Dumble v Electoral Registration Officer for the Borders 1980 SLT (Sh Ct) 60

Dumble v Electoral Registration Officer for the Borders 1980 SLT (Sh Ct) 60

  1. Summarise and explain briefly the continuing significance of the above case in relation to the issue of entitlement to vote. The legislation argued over in this case has since been reformed but assess the relevance of its interpretation to the equivalent provisions of the 1983 Act.
  1. Apply the legal interpretation illustrated authoritatively in the above case to solving the fictional problem below.
  1. Restrict each part of your answer to a maximum of 500 words and a minimum of 350.

To understand the significance and relevance to the provisions of the 1983 act it must be noted what the act states:

The Representation of the People Act 1949, s. 1 (as amended by the Representation of the People Act 1969, Sched. 2, para 1 enacts inter alia:

“(1) … the persons entitled to vote as electors at a parliamentary election in any constituency shall be those who— (a) are resident there on the qualifying date”.

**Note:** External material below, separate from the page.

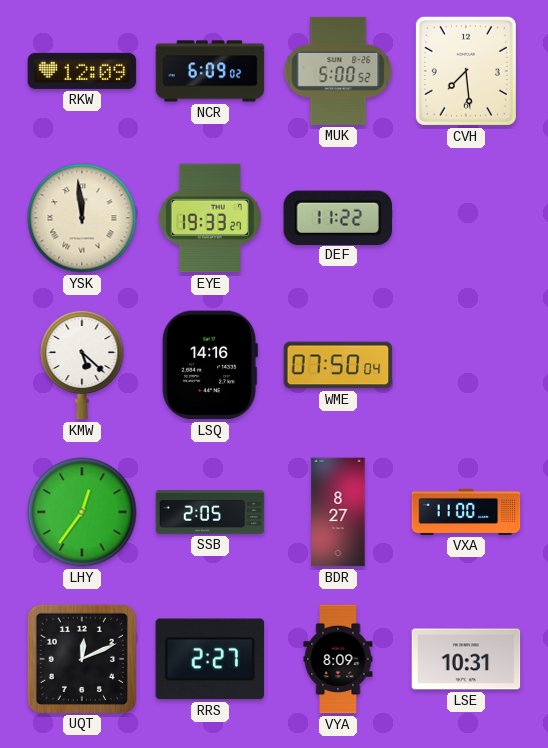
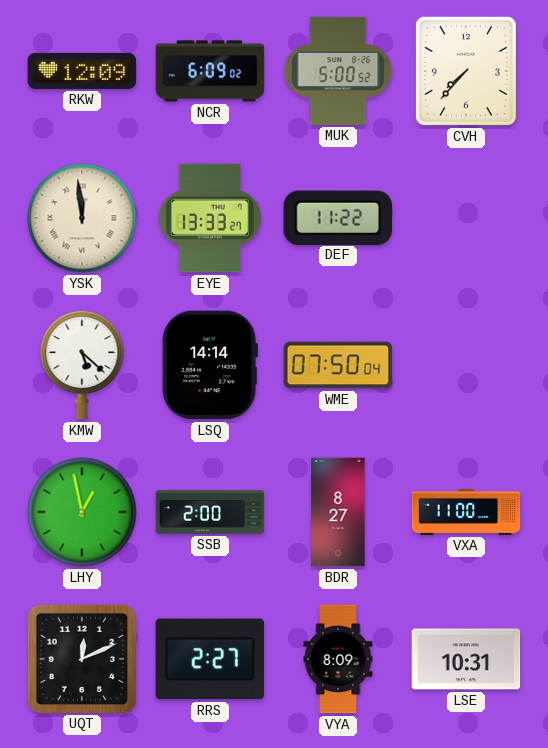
CVH: 7:29 -> 7:37
EYE: 19:33 -> 13:33
LSQ: 14:16 -> 14:14
LHY: 12:36 -> 12:58
SSB: 2:05 -> 2:00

In the case of Dumble v Electoral Registration Officer for the Borders 1980 SLT (Sh Ct) 60

The name Malone appeared in the register of electors for a certain political party in that constituency and had used the address he had in that constituency as a base for the political career he had. Thomas Dumble had appealed from a decision of the electoral registration officer outlawing an opposition to the existence of the name Gerald Malone, located at the address in the register of elections – Kirkland’s Lodge, Ancrum. In the constituency of Roxburgh, Selkirk and Pebbles. The objection arose from Mr Malone resided at 17 Mirrlees drive, Glasgow, not Kirkland’s lodge on the qualifying date. Mr M is the parliamentary elector for this constituency and the agent for liberal candidate as he resides at 2 Gala lane, Galashiels.

It is fair to say that Mr Malone is a member of the political party he is a prospective parliamentary candidate and used the address due to his political career however the principle address was located in another constituency which would have been more convenient for his profession. It was held, that the appeal was refused on the grounds that the court considered the fact that there was a possibility of a person having a qualifying address in multiple constituencies, also having two careers which are very important to him which required separate constituencies should appear in separate constituencies; The appeal was rejected.

The parliament have foreseen events like this as mentioned in the case above this is why case is significant in regards to the issue of voting as there are many people who live in more than one home due to personal reasons or work commitments. It was decided that Mr Malone qualifies for registration at both addresses and the fact he may have to travel is impartial to the decision.